Saved entries:
• • •

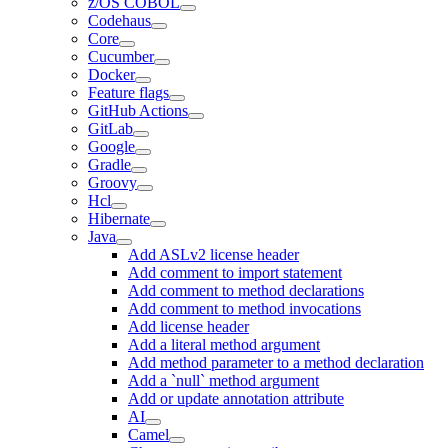
z/OS COBOL
Codehaus
Core
Cucumber
Docker
Feature flags
GitHub Actions
GitLab
Google
Gradle
Groovy
Hcl
Hibernate
Java
Add ASLv2 license header
Add comment to import statement
Add comment to method declarations
Add comment to method invocations
Add license header
Add a literal method argument
Add method parameter to a method declaration
Add a `null` method argument
Add or update annotation attribute
AI
Camel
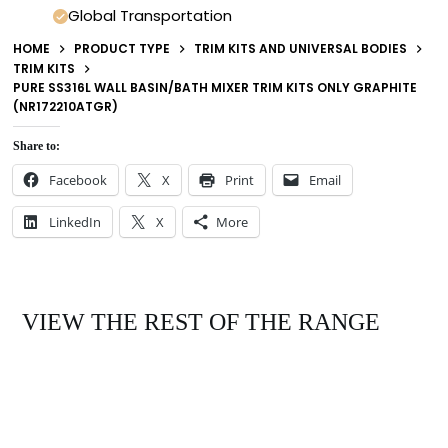
Global Transportation
HOME
PRODUCT TYPE
TRIM KITS AND UNIVERSAL BODIES
TRIM KITS
PURE SS316L WALL BASIN/BATH MIXER TRIM KITS ONLY GRAPHITE
(NR172210ATGR)
Share to:
Facebook
X
Print
Email
LinkedIn
X
More
VIEW THE REST OF THE RANGE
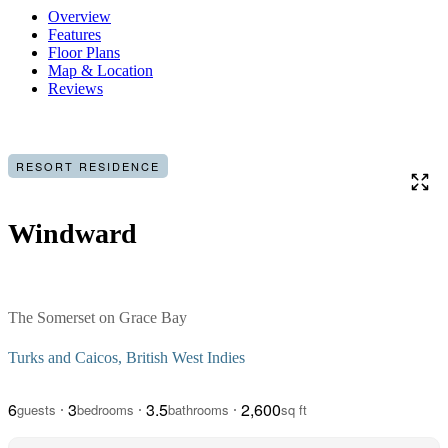
Overview
Features
Floor Plans
Map & Location
Reviews
RESORT RESIDENCE
Windward
The Somerset on Grace Bay
Turks and Caicos, British West Indies
6
3
3.5
2,600
guests
bedrooms
bathrooms
sq ft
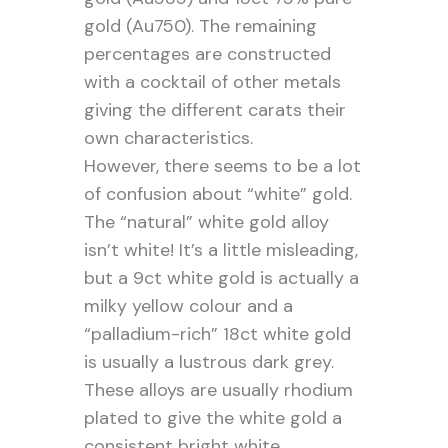
gold (Au750). The remaining
percentages are constructed
with a cocktail of other metals
giving the different carats their
own characteristics.
However, there seems to be a lot
of confusion about “white” gold.
The “natural” white gold alloy
isn’t white! It’s a little misleading,
but a 9ct white gold is actually a
milky yellow colour and a
“palladium-rich” 18ct white gold
is usually a lustrous dark grey.
These alloys are usually rhodium
plated to give the white gold a
consistent bright white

• • •

The task
Wherever a line in the data above contains the word "white", copy that line.

Result of the exercise
of confusion about “white” gold.
The “natural” white gold alloy
isn’t white! It’s a little misleading,
but a 9ct white gold is actually a
“palladium-rich” 18ct white gold
plated to give the white gold a
consistent bright white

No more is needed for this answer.